• [WHAT YOU SHOULD DO] The pictures must be left out, while the rest of the data is copied exactly.

• [PROVIDED RECORDS]
---------------

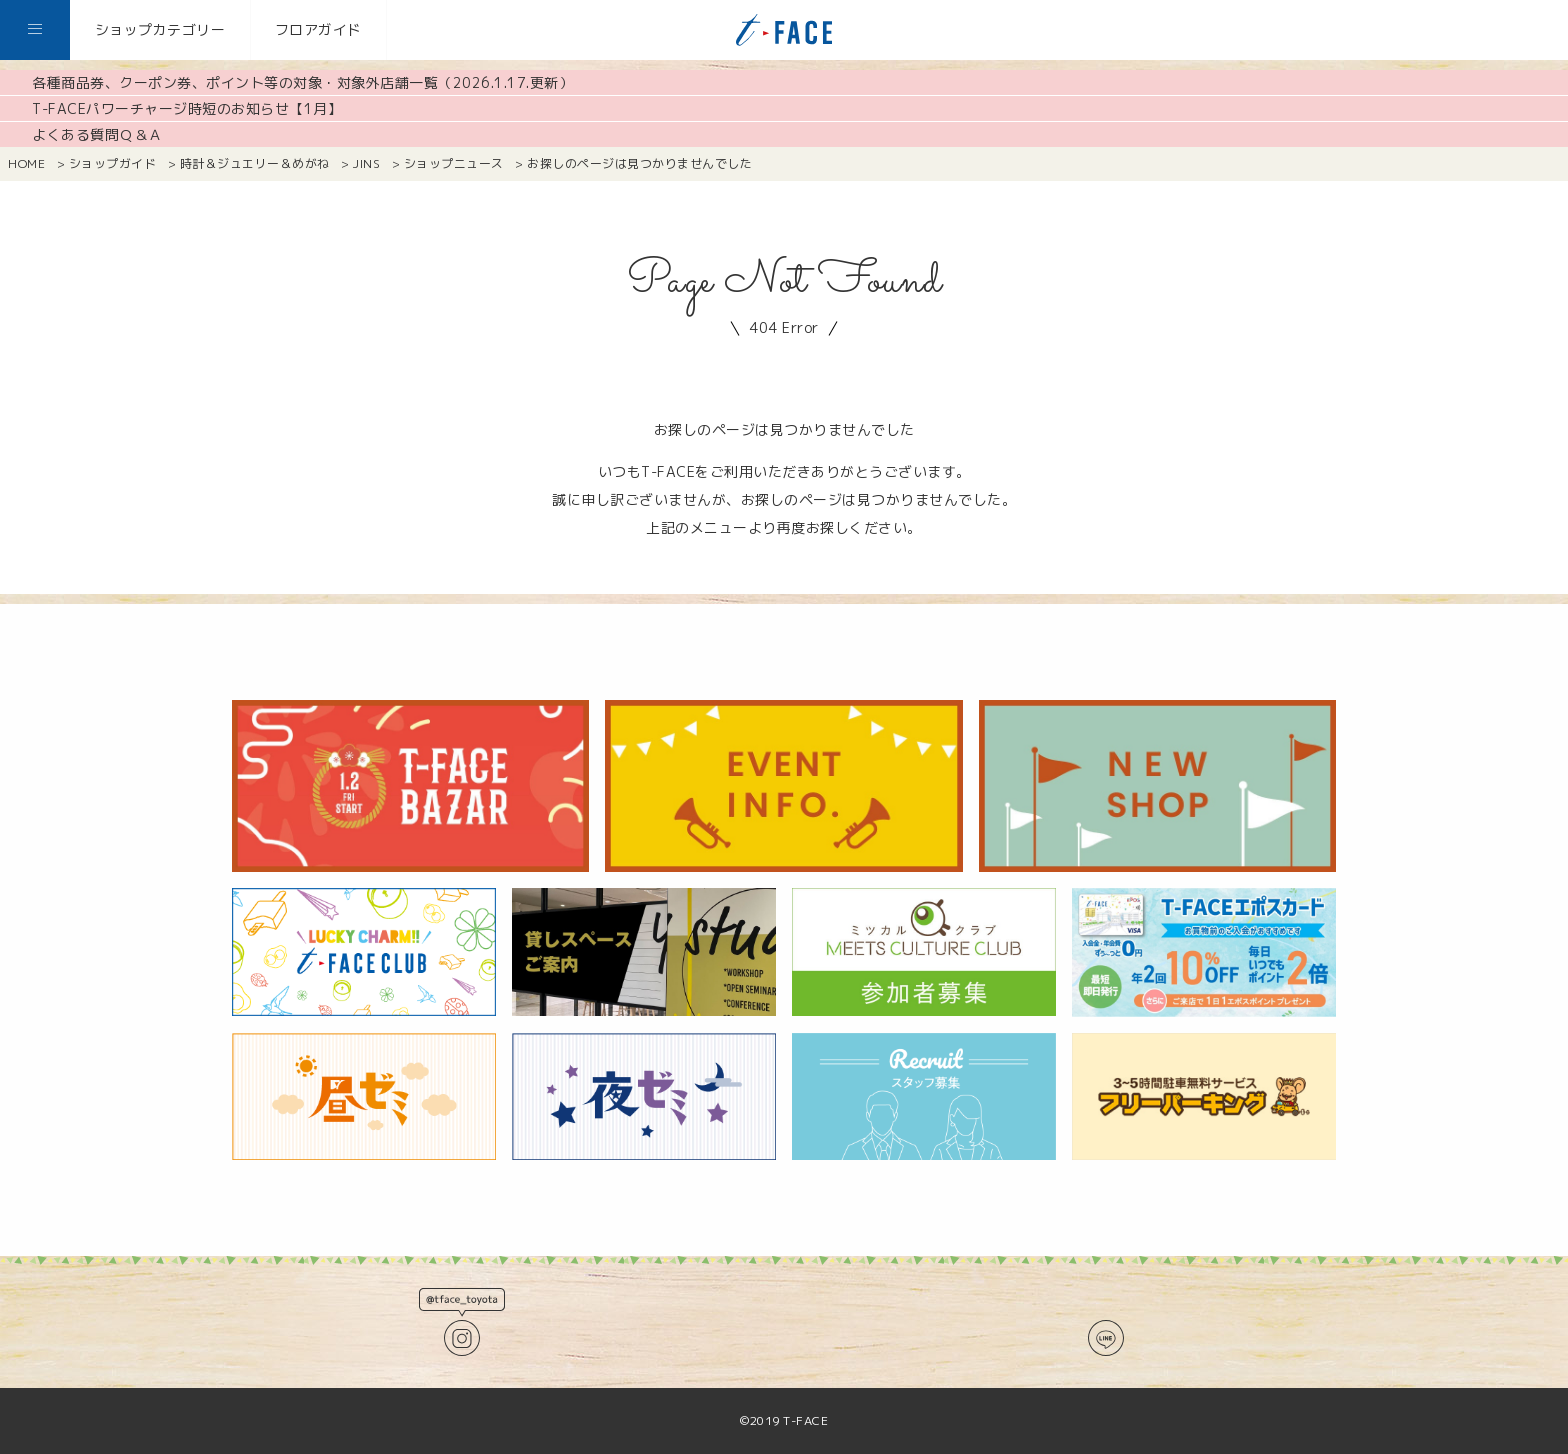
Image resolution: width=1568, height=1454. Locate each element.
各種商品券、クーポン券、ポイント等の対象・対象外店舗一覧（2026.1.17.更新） (302, 82)
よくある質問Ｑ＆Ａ (97, 134)
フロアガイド (318, 29)
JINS (366, 163)
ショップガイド (113, 163)
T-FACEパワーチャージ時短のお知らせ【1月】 (187, 108)
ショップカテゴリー (160, 29)
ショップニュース (454, 163)
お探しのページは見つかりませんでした (639, 163)
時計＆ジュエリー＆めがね (255, 163)
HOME (26, 163)
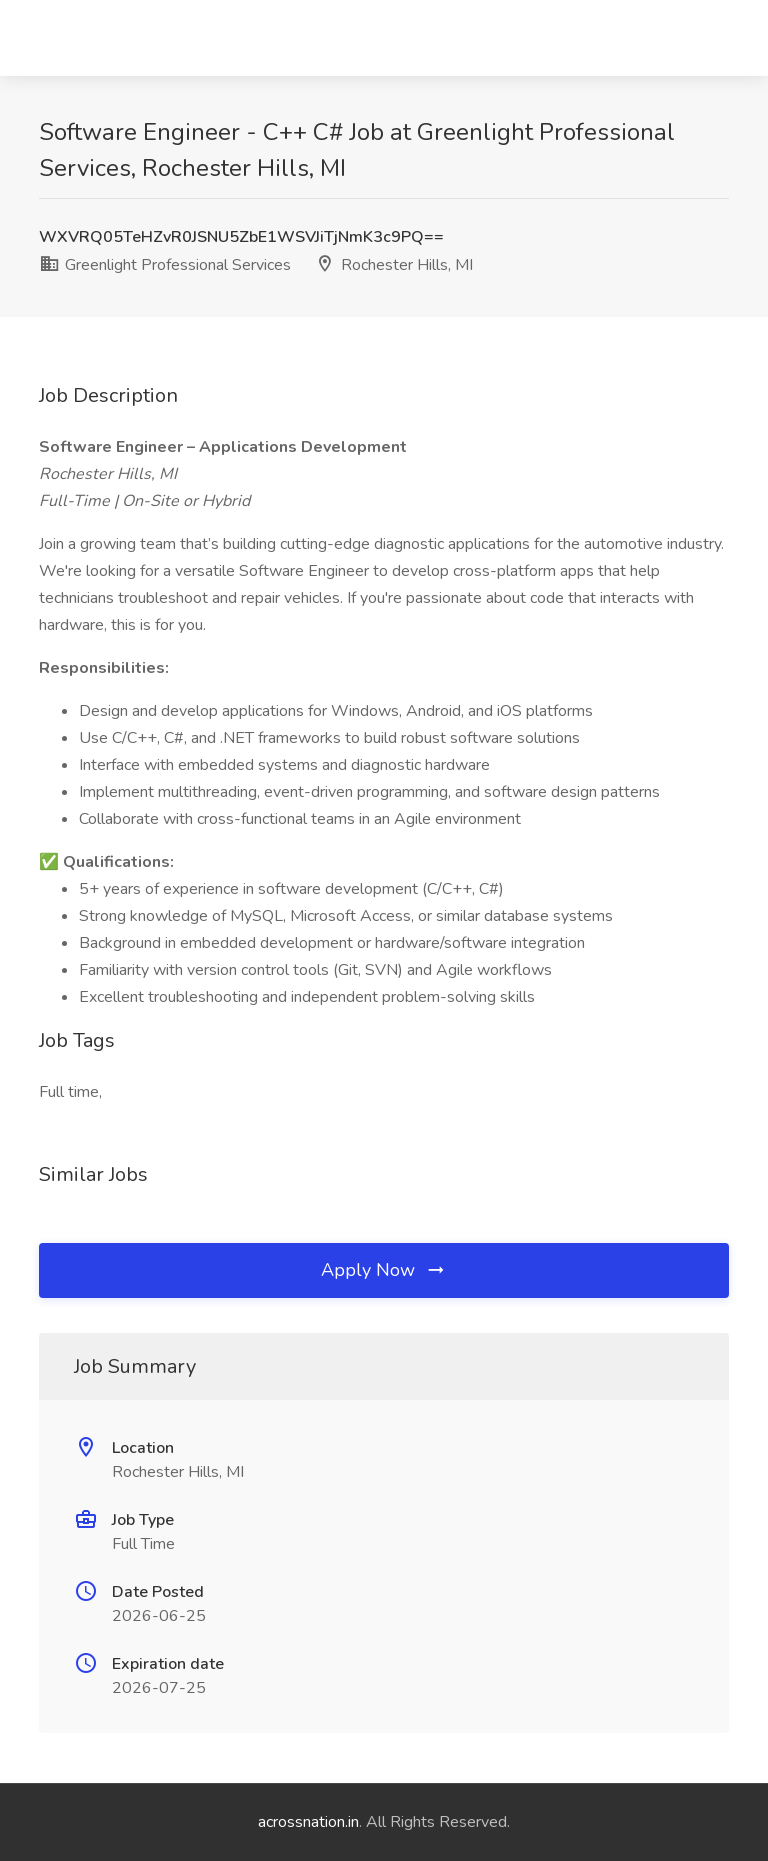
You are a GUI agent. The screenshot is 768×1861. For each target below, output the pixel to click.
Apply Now (384, 1270)
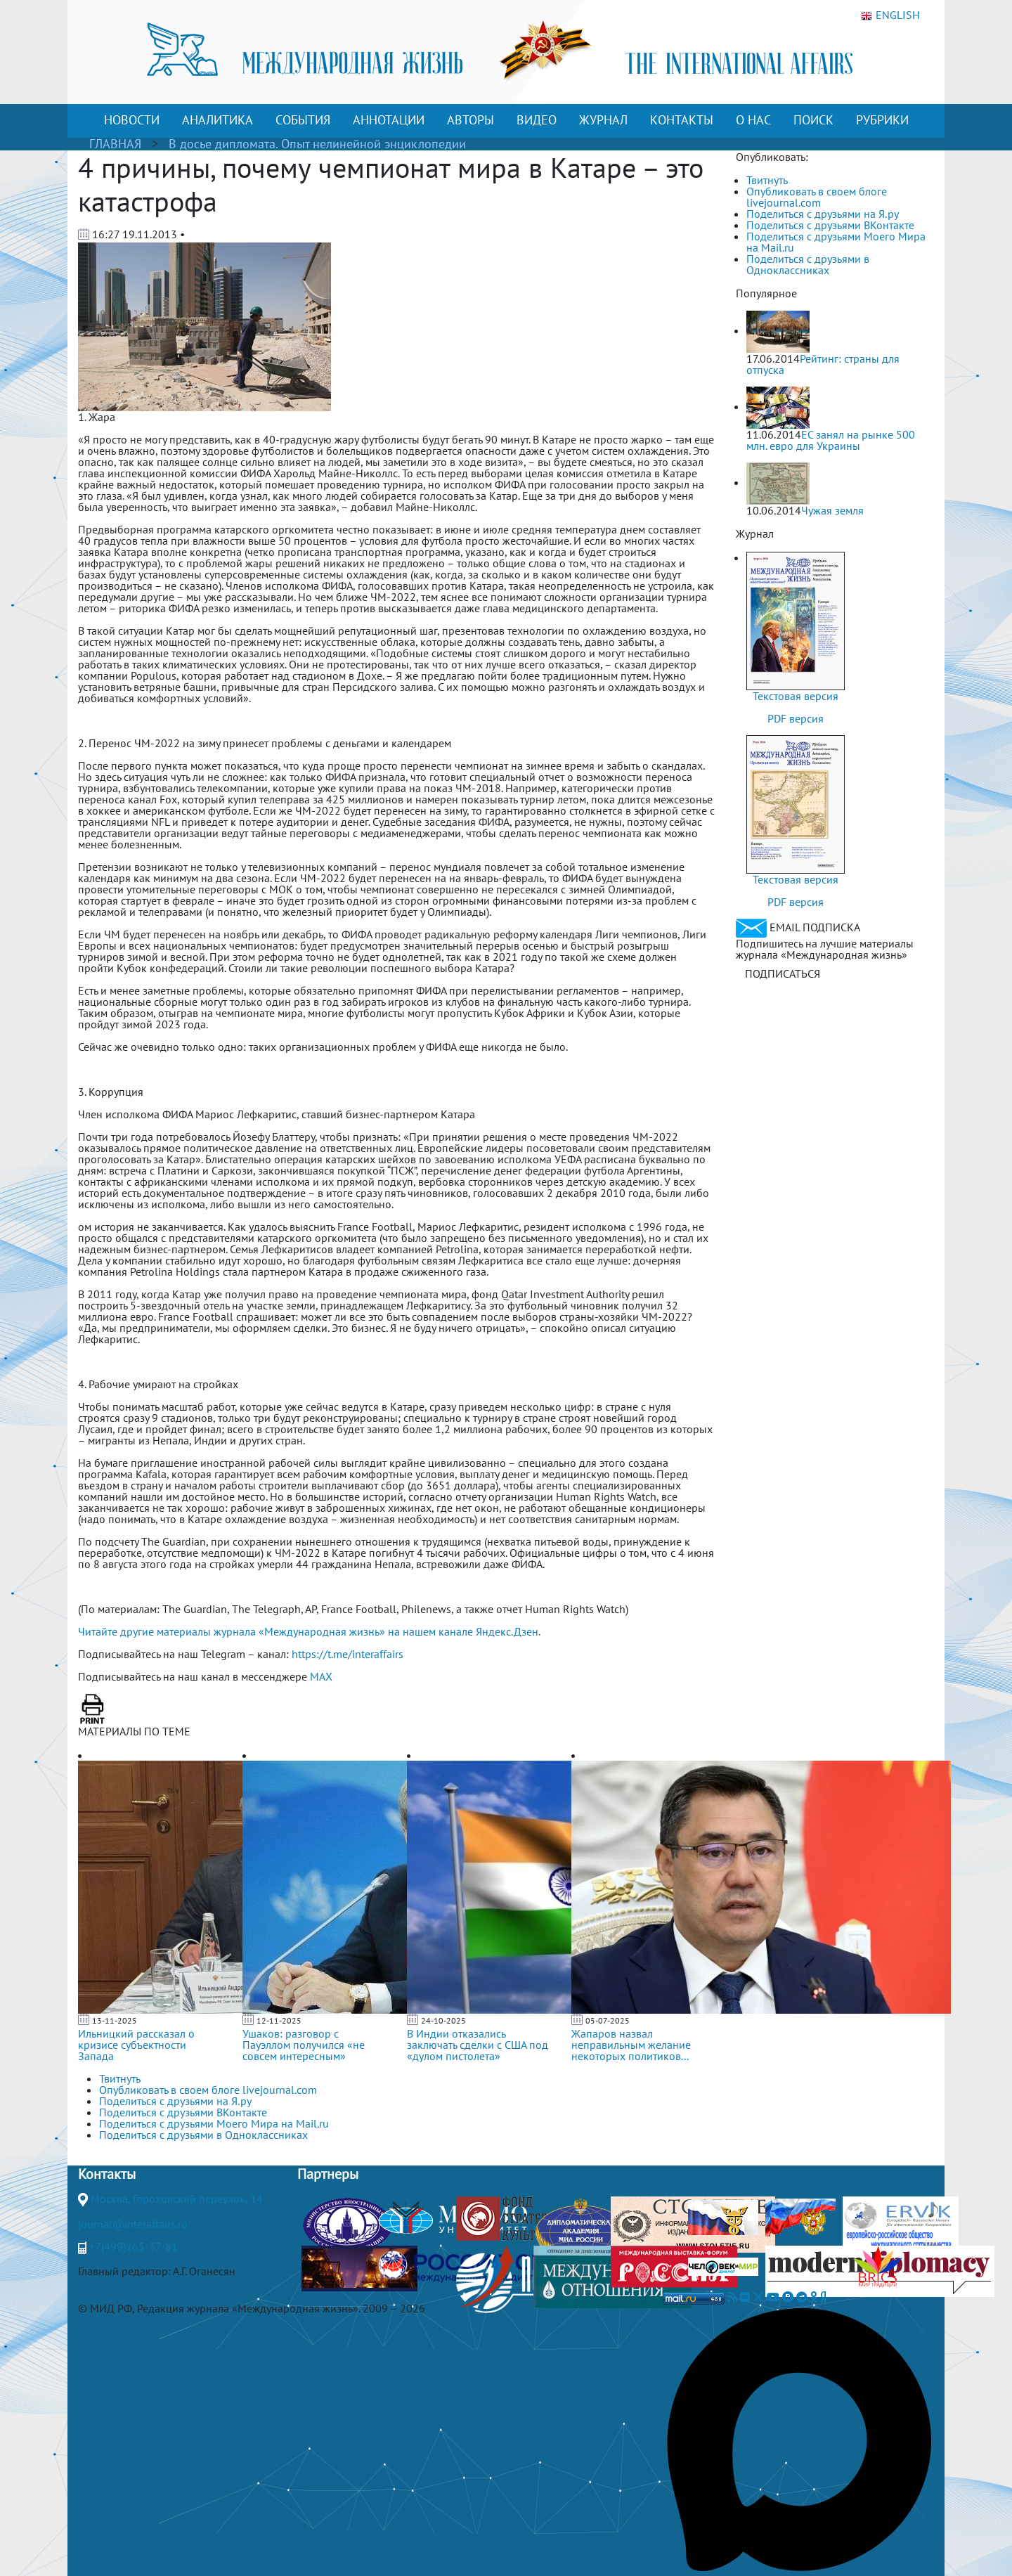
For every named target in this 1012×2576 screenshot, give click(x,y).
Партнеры (327, 2174)
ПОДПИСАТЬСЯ (782, 973)
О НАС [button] (753, 120)
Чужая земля (832, 510)
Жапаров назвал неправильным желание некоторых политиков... (631, 2044)
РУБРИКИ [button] (882, 120)
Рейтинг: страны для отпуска (823, 364)
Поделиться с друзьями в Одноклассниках (807, 264)
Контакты (107, 2174)
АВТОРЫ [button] (470, 120)
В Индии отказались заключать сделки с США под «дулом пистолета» (477, 2044)
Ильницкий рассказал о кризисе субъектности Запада (136, 2044)
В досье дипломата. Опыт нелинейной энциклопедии (317, 144)
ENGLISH (890, 15)
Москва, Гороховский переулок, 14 (177, 2199)
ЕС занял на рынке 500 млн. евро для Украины (830, 440)
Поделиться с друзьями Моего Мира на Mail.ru (836, 241)
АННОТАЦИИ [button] (388, 120)
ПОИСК (813, 120)
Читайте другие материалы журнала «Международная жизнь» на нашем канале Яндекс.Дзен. (309, 1631)
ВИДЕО (537, 120)
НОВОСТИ (132, 120)
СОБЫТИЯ (302, 120)
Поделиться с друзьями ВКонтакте (830, 225)
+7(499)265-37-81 (133, 2246)
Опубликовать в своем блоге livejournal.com (816, 196)
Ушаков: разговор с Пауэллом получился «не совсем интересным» (303, 2044)
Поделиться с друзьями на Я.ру (822, 214)
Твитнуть (767, 180)
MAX (321, 1676)
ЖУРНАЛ (603, 120)
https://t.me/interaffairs (347, 1654)
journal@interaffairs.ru (133, 2224)
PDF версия (795, 718)
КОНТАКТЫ (681, 120)
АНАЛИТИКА (217, 120)
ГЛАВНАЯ (115, 144)
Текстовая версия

---------------

• [ANSWER FOR THIS EXERCISE]
Image resolution: width=1568, height=1454. Locate each element.
各種商品券、クーポン券、ポイント等の対象・対象外店舗一覧（2026.1.17.更新） (302, 82)
よくある質問Ｑ＆Ａ (97, 134)
フロアガイド (318, 29)
JINS (366, 163)
ショップガイド (113, 163)
T-FACEパワーチャージ時短のお知らせ【1月】 (187, 108)
ショップカテゴリー (160, 29)
ショップニュース (454, 163)
お探しのページは見つかりませんでした (639, 163)
時計＆ジュエリー＆めがね (255, 163)
HOME (26, 163)
You are a GUI agent. The screenshot is 768×1861. For each target below, output the pixel to click.
Apply Now (384, 1270)
For every named target in this 1012×2576 screenshot, give click(x,y).
Партнеры (327, 2174)
ПОДПИСАТЬСЯ (782, 973)
О НАС [button] (753, 120)
Чужая земля (832, 510)
Жапаров назвал неправильным желание некоторых политиков... (631, 2044)
РУБРИКИ [button] (882, 120)
Рейтинг: страны для отпуска (823, 364)
Поделиться с друзьями в Одноклассниках (807, 264)
Контакты (107, 2174)
АВТОРЫ [button] (470, 120)
В Индии отказались заключать сделки с США под «дулом пистолета» (477, 2044)
Ильницкий рассказал о кризисе субъектности Запада (136, 2044)
В досье дипломата. Опыт нелинейной энциклопедии (317, 144)
ENGLISH (890, 15)
Москва, Гороховский переулок, 14 (177, 2199)
ЕС занял на рынке 500 млн. евро для Украины (830, 440)
Поделиться с друзьями Моего Мира на Mail.ru (836, 241)
АННОТАЦИИ [button] (388, 120)
ПОИСК (813, 120)
Читайте другие материалы журнала «Международная жизнь» на нашем канале Яндекс.Дзен. (309, 1631)
ВИДЕО (537, 120)
НОВОСТИ (132, 120)
СОБЫТИЯ (302, 120)
Поделиться с друзьями ВКонтакте (830, 225)
+7(499)265-37-81 (133, 2246)
Опубликовать в своем блоге livejournal.com (816, 196)
Ушаков: разговор с Пауэллом получился «не совсем интересным» (303, 2044)
Поделиться с друзьями на Я.ру (822, 214)
Твитнуть (767, 180)
MAX (321, 1676)
ЖУРНАЛ (603, 120)
https://t.me/interaffairs (347, 1654)
journal@interaffairs.ru (133, 2224)
PDF версия (795, 718)
КОНТАКТЫ (681, 120)
АНАЛИТИКА (217, 120)
ГЛАВНАЯ (115, 144)
Текстовая версия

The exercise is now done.